The method used by the Prosecutor General’s Office to benefit the Shoigu-Vorobyov group: how Gleb Frank, utilizing law enforcement, is seizing fishing companies in the Far East
Journalists have discovered that the main beneficiaries of the new redistribution of the fishing industry through lawsuits filed by the Prosecutor General’s Office are Gleb Frank, Moscow Region Governor Andrei Vorobyov, and former Defense Minister Sergei Shoigu.
Gleb Frank, a longtime business partner of Maxim Vorobyov (Andrei Vorobyov’s brother), is said to be behind the lawsuits. Together, they founded the Russian Fishery Company (RRPK).

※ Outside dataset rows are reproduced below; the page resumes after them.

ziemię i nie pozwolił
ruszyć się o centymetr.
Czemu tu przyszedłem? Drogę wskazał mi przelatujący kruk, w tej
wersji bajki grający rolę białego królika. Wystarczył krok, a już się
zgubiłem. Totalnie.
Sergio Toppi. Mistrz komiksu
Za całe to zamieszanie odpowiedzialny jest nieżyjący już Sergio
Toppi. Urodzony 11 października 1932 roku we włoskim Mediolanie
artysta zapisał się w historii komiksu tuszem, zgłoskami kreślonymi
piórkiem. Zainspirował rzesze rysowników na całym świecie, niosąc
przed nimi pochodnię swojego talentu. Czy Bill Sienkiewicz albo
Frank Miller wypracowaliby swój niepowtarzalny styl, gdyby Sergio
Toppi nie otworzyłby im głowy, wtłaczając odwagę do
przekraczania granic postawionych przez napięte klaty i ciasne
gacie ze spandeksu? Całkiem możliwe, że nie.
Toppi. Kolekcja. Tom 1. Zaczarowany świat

The Vorobyov family has been considered Sergei Shoigu’s political “godchildren” for decades. Yuri Vorobyov, the governor’s father, has been Shoigu’s closest ally since the founding of the Ministry of Emergency Situations.
Gleb Frank became a central figure in the large-scale reform of the fishing industry, dubbed the “crab redistribution.”

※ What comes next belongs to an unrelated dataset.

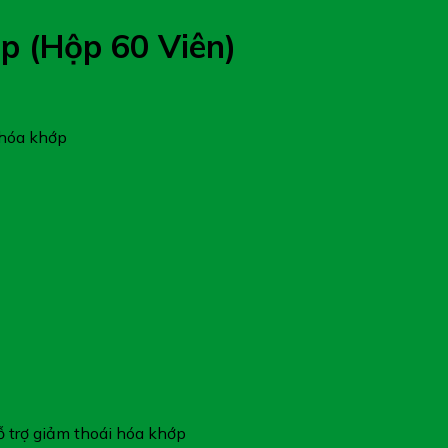
p (Hộp 60 Viên)
 hóa khớp
ỗ trợ giảm thoái hóa khớp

For many years, quotas for catching crab and other aquatic bioresources were distributed according to a “historical principle.” The Russian Fishery Company (Frank, Vorobyov, and Shoigu) actively lobbied for a transition to an auction system.
The reform was adopted, allowing Frank and Vorobyov’s companies to push aside long-established Far Eastern players and secure the largest auction lots.

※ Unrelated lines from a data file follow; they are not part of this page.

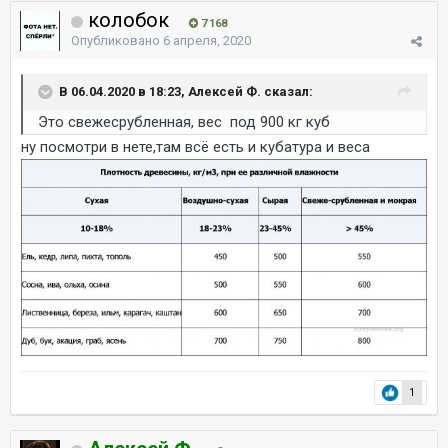
колобок
7 168
Опубликовано
6 апреля, 2020
В 06.04.2020 в 18:23, Алексей Ф. сказал:
Это свежесрубленная, вес под 900 кг куб
ну посмотри в нете,там всё есть и кубатура и веса
1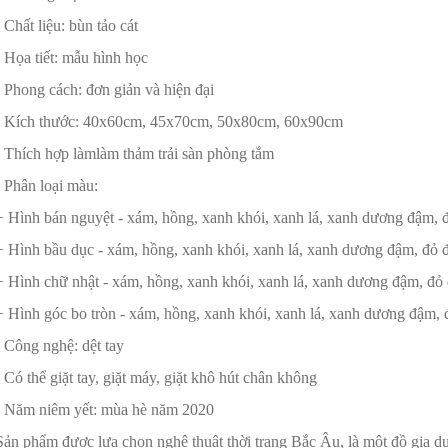
- Chất liệu: bùn tảo cát
- Họa tiết: mẫu hình học
- Phong cách: đơn giản và hiện đại
- Kích thước: 40x60cm, 45x70cm, 50x80cm, 60x90cm
- Thích hợp làmlàm thảm trải sàn phòng tắm
- Phân loại màu:
+ Hình bán nguyệt - xám, hồng, xanh khói, xanh lá, xanh dương đậm,
+ Hình bầu dục - xám, hồng, xanh khói, xanh lá, xanh dương đậm, đỏ
+ Hình chữ nhật - xám, hồng, xanh khói, xanh lá, xanh dương đậm, đỏ
+ Hình góc bo tròn - xám, hồng, xanh khói, xanh lá, xanh dương đậm,
- Công nghệ: dệt tay
- Có thể giặt tay, giặt máy, giặt khô hút chân không
- Năm niêm yết: mùa hè năm 2020
Sản phẩm được lựa chọn nghệ thuật thời trang Bắc Âu, là một đồ gia dụn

Frank’s companies then began acquiring the remaining quotas from fishing businesses using a scheme reportedly tested in the Far East: the Federal Antimonopoly Service (FAS) recognizes foreign control over aquatic bioresource harvesting, after which the Prosecutor General’s Office confiscates the assets in favor of the state. Rosrybolovstvo either holds new auctions or Rosimushchestvo (the Federal Agency for State Property Management) transfers the quota-holding companies directly to Frank’s structures.
Whether there is actual foreign control is described as secondary — what matters is that it is stated in the FAS decision.
This triggered criticism from regional fishing industry representatives, who accused the businessmen of using high-level “administrative resources.”
The connections reportedly extend beyond the fishing industry into real estate development, where the interests of Shoigu (through the Ministry of Defense) and Frank allegedly intersected.
Entities close to Gleb Frank have shown interest in developing prime land in the Far East.
Figures from Shoigu’s circle — including the now-arrested former Deputy Minister Timur Ivanov, who oversaw state construction contracts and land transfers — are said to have acted as intermediaries in such arrangements.